Federal Minister for Finance and Revenue Shaukat Tarin announced the "good news" that IMF has approved the sixth tranche of their programme for Pakistan.

Taking to Twitter he said, “I am pleased to announce that the IMF Board has approved the 6th tranche of their program for Pakistan.”

The EFF was approved by the board on July 3, 2019 for SDR 4,268 million (about US$6 billion at the time of approval, or 210% of quota).

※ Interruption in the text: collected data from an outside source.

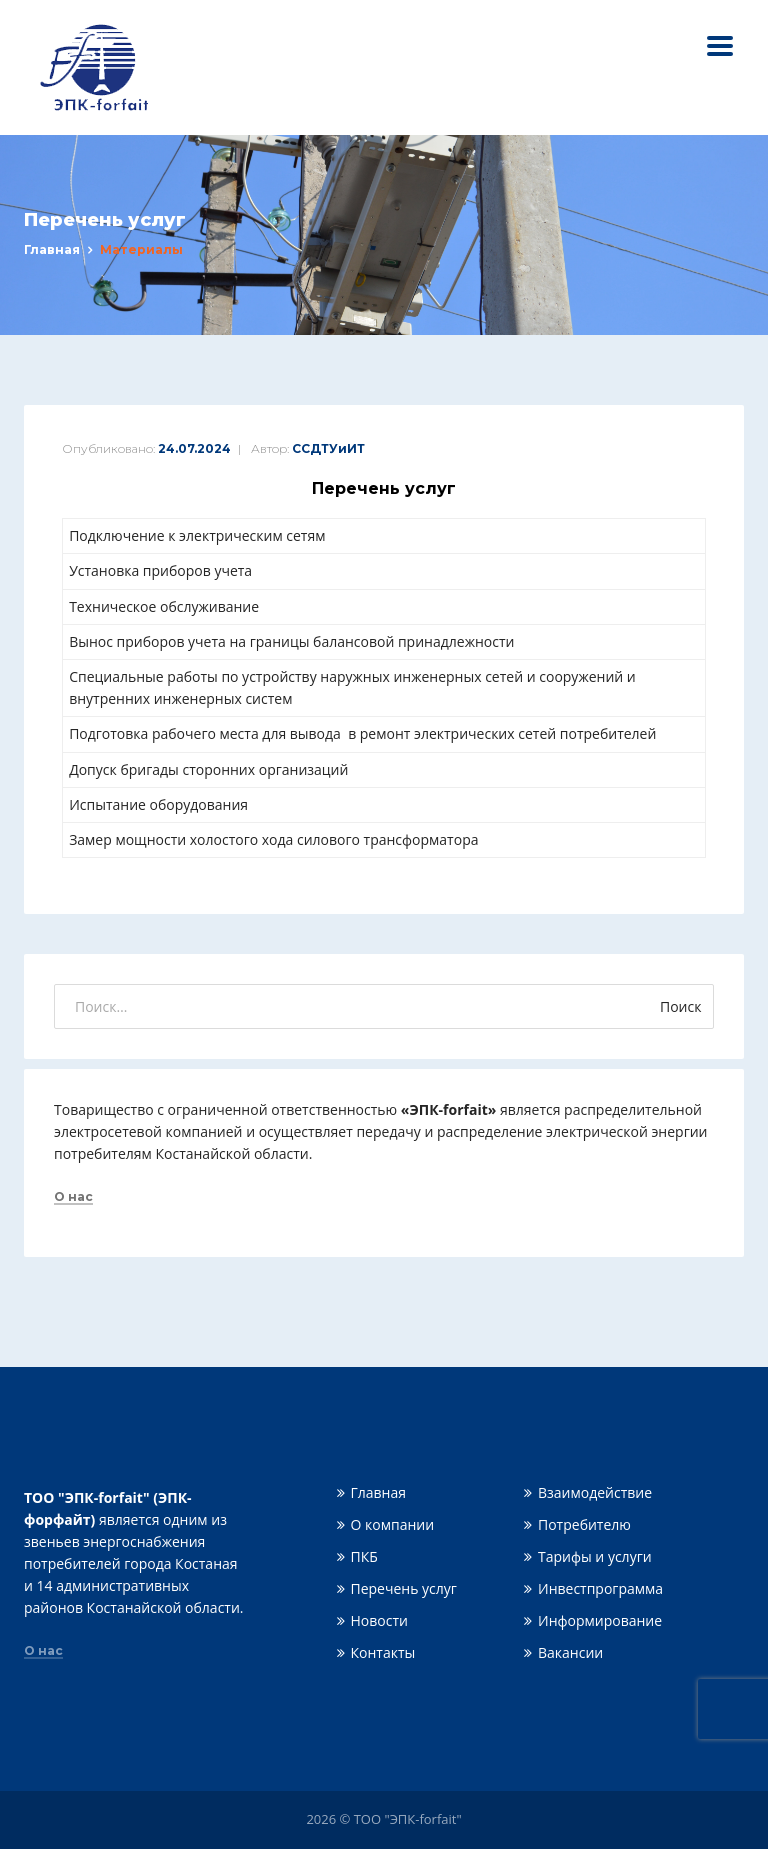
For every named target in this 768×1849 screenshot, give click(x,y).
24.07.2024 (194, 448)
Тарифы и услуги (595, 1556)
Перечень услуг (404, 1588)
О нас (73, 1197)
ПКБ (364, 1556)
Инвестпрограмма (600, 1588)
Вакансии (570, 1652)
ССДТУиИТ (328, 448)
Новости (379, 1620)
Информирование (600, 1620)
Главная (52, 249)
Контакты (383, 1652)
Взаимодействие (595, 1492)
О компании (393, 1524)
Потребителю (584, 1524)
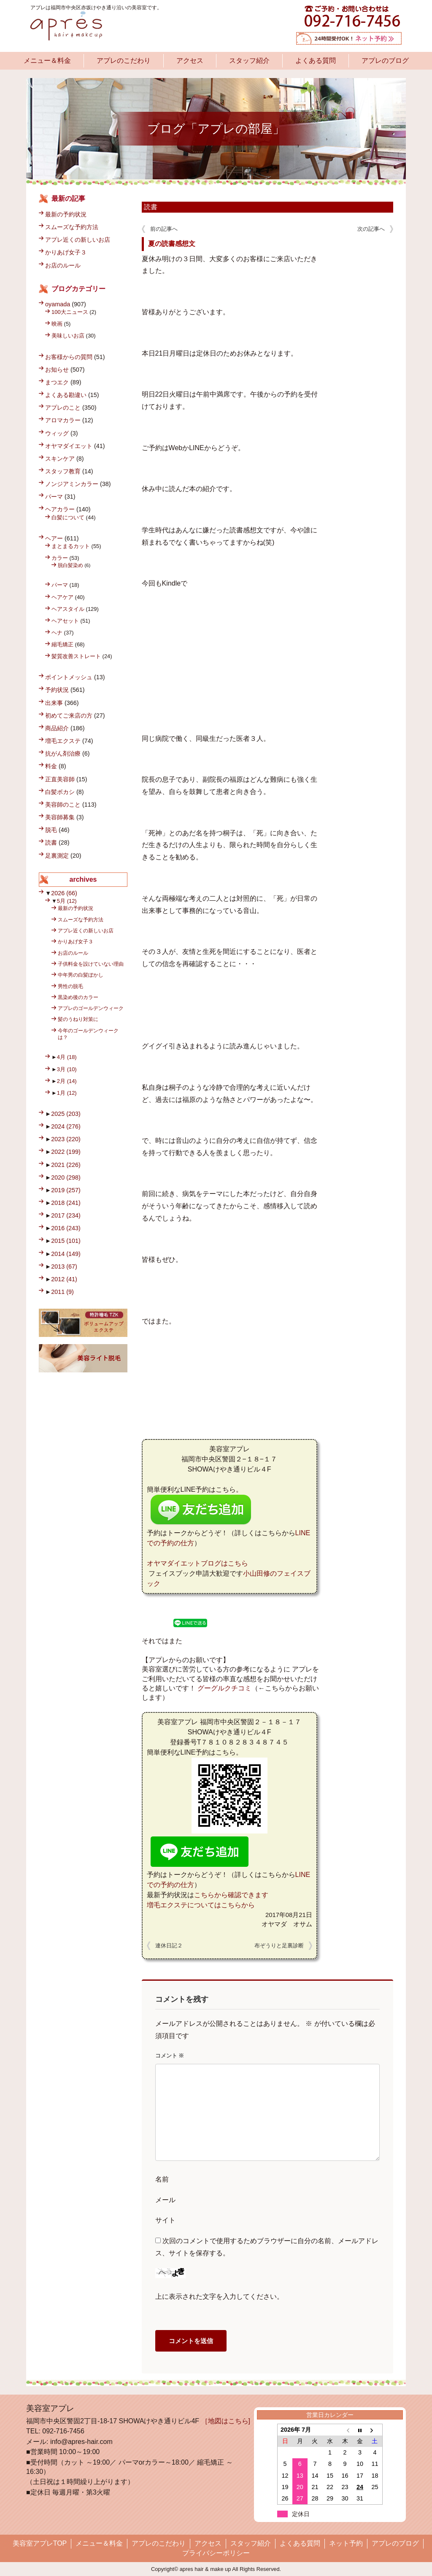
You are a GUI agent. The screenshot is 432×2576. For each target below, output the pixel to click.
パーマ (54, 496)
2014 (66, 1253)
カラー (59, 558)
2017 (66, 1215)
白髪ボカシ (60, 791)
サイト (165, 2220)
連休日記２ (169, 1945)
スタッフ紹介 (249, 60)
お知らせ (57, 369)
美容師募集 (60, 817)
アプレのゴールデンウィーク (91, 1008)
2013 (64, 1266)
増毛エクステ (63, 740)
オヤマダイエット (68, 446)
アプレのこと (63, 407)
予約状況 (57, 689)
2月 (67, 1081)
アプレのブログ (385, 60)
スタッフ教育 (63, 471)
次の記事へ (371, 229)
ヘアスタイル (67, 609)
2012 (64, 1279)
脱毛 (51, 829)
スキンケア (60, 458)
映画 (56, 324)
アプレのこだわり (124, 60)
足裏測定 (57, 855)
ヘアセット (65, 621)
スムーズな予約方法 (71, 227)
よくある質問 (315, 60)
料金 (51, 766)
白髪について (67, 517)
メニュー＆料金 (47, 60)
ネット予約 (346, 2543)
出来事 (54, 702)
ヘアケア (62, 597)
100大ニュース (69, 312)
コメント (169, 2055)
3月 (67, 1069)
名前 (162, 2179)
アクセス (189, 60)
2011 (62, 1291)
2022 (66, 1151)
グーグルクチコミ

The programme aims to support Pakistan's policies to help the economic recovery from the COVID-19 pandemic, ensure macroeconomic and debt sustainability, and advance structural reforms to lay the foundations for strong, job-rich, and long-lasting growth that benefits all Pakistanis, said the IMF.

In order to meet another condition of the IMF, the government had successfully managed to get the State Bank (Amendment) Bill, 2021, cleared from the Upper House of Parliament — which was the last stumbling block in reviving the stalled programme.

Following the clearance of the bill, all prior conditions of the Fund had been fulfilled by Pakistan, including the approval of the mini-budget and SBP bill.

Keeping in view the requests from Pakistan, the IMF had postponed its Executive Board meetings thrice last month.

The IMF board meeting was postponed last time from January 28 to February 2, 2022. The loan programme had been stalled since April 2021.

Meanwhile, the next review (seventh) under the $6 billion EFF programme will be due in April 2022. The last and final eighth review is expected to be done in September 2022.